Your objective :: The entries below are to be returned as written, with all pictures dropped.

Extracted data ::
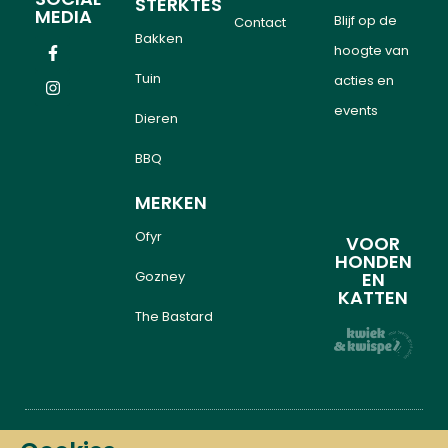
STERKTES
MEDIA
Blijf op de
Contact
Bakken
hoogte van
Tuin
acties en
events
Dieren
BBQ
MERKEN
Ofyr
VOOR
HONDEN
Gozney
EN
KATTEN
The Bastard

Exercise response ::
STERKTES
MEDIA
Blijf op de
Contact
Bakken
hoogte van
Tuin
acties en
events
Dieren
BBQ
MERKEN
Ofyr
VOOR
HONDEN
Gozney
EN
KATTEN
The Bastard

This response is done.